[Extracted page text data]

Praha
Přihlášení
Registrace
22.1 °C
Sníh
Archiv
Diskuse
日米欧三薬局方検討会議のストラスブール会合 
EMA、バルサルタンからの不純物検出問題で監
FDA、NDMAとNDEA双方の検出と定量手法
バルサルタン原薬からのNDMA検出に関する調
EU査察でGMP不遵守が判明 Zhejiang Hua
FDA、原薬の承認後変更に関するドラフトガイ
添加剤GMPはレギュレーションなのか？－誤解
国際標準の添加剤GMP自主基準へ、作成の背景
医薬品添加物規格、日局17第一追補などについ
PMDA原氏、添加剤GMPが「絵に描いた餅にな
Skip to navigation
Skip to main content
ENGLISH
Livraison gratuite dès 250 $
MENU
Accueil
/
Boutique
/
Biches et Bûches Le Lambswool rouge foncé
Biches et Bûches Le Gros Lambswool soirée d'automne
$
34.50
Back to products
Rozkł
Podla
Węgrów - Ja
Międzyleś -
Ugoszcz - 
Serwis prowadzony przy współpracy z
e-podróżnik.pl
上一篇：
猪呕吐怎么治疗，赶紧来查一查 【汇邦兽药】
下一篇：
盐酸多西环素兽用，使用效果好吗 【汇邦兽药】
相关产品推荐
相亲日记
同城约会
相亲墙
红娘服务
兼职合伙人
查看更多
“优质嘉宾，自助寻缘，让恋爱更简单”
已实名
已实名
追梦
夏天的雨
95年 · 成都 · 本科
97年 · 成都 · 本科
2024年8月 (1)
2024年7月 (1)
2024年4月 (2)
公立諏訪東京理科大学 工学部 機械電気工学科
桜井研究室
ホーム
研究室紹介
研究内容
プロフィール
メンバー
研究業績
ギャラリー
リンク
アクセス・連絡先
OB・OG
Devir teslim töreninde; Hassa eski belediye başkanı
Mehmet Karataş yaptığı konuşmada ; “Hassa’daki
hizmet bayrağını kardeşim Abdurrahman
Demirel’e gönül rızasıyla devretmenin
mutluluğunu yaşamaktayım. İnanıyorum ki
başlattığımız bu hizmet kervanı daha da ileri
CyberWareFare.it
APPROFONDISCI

### HOW TO COMPLETE THIS TASK:
Run a filter over the data above and keep each line that contains the word "Hassa".

### EXERCISE RESPONSE:
Devir teslim töreninde; Hassa eski belediye başkanı
Mehmet Karataş yaptığı konuşmada ; “Hassa’daki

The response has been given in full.